MATERIAL SHOWN: Begin

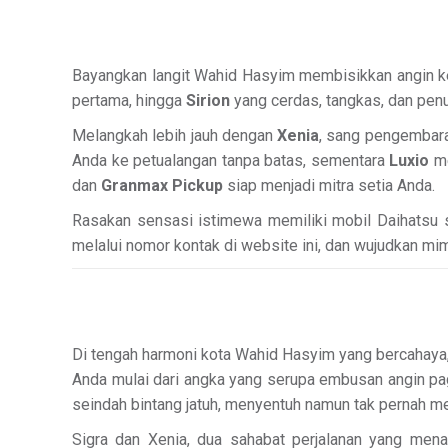
Bayangkan langit Wahid Hasyim membisikkan angin ke
pertama, hingga
Sirion
yang cerdas, tangkas, dan pe
Melangkah lebih jauh dengan
Xenia
, sang pengembara
Anda ke petualangan tanpa batas, sementara
Luxio
me
dan
Granmax Pickup
siap menjadi mitra setia Anda.
Rasakan sensasi istimewa memiliki mobil Daihatsu
melalui nomor kontak di website ini, dan wujudkan mimp
Di tengah harmoni kota Wahid Hasyim yang bercahaya, 
Anda mulai dari angka yang serupa embusan angin pag
seindah bintang jatuh, menyentuh namun tak pernah me
Sigra dan Xenia, dua sahabat perjalanan yang mena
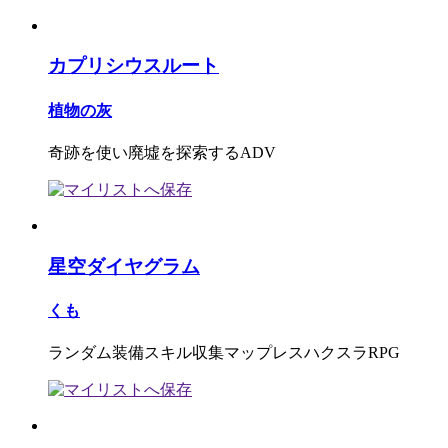
カプリシウスルート
植物の灰
奇跡を使い廃墟を探索するADV
星空ダイヤグラム
くも
ランダム装備スキル収集マップレスハクスラRPG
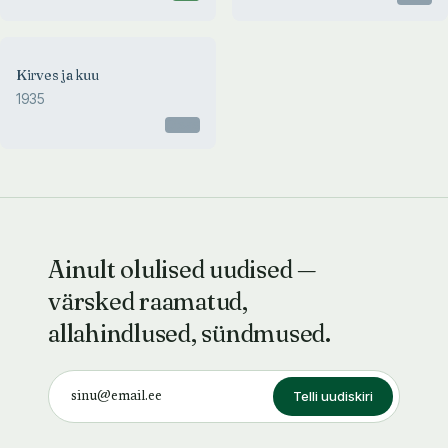
Kirves ja kuu
1935
Otsas
Ainult olulised uudised —
värsked raamatud,
allahindlused, sündmused.
Telli uudiskiri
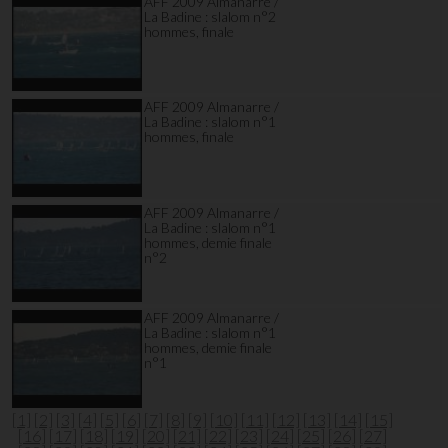
AFF 2009 Almanarre /
La Badine : slalom n°2
hommes, finale
AFF 2009 Almanarre /
La Badine : slalom n°1
hommes, finale
AFF 2009 Almanarre /
La Badine : slalom n°1
hommes, demie finale
n°2
AFF 2009 Almanarre /
La Badine : slalom n°1
hommes, demie finale
n°1
[1]
[2]
[3]
[4]
[5]
[6]
[7]
[8]
[9]
[10]
[11]
[12]
[13]
[14]
[15]
[16]
[17]
[18]
[19]
[20]
[21]
[22]
[23]
[24]
[25]
[26]
[27]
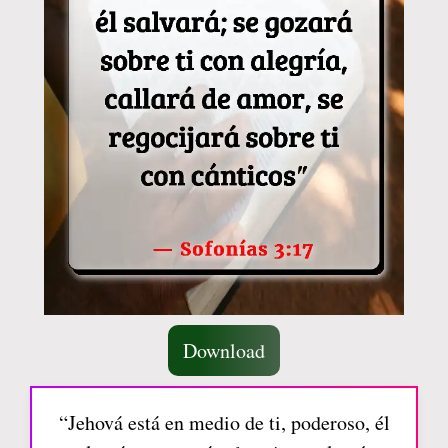
Download
“Jehová está en medio de ti, poderoso, él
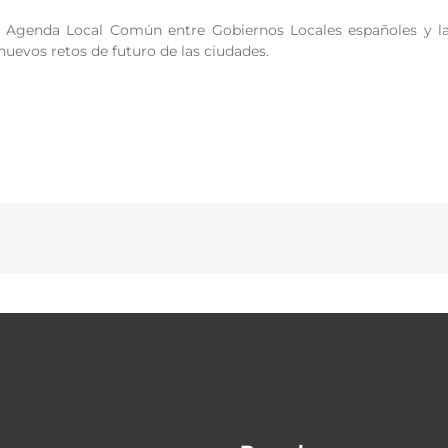
la Agenda Local Común entre Gobiernos Locales españoles y 
nuevos retos de futuro de las ciudades.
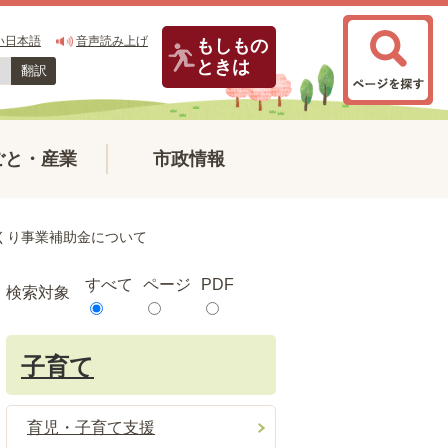
い日本語
音声読み上げ
もしもの
ときは
翻訳
ごと・産業
市政情報
くり事業補助金について
すべて
ページ
PDF
検索対象
子育て
育児・子育て支援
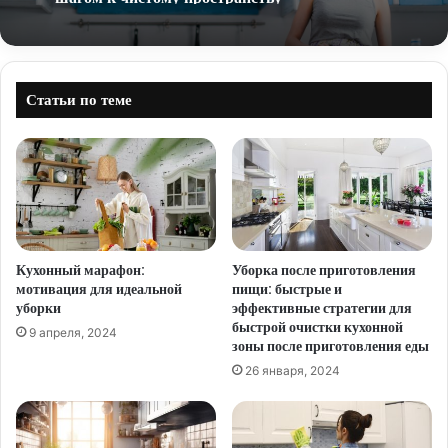
Статьи по теме
Кухонный марафон:
Уборка после приготовления
мотивация для идеальной
пищи: быстрые и
уборки
эффективные стратегии для
быстрой очистки кухонной
9 апреля, 2024
зоны после приготовления еды
26 января, 2024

MATERIAL SHOWN: End

**TO DO:** Where the string "Wahid" shows up in the listing above, copy the line that holds it.

**OUTPUT OF THE TASK:**
Bayangkan langit Wahid Hasyim membisikkan angin ke
Di tengah harmoni kota Wahid Hasyim yang bercahaya, 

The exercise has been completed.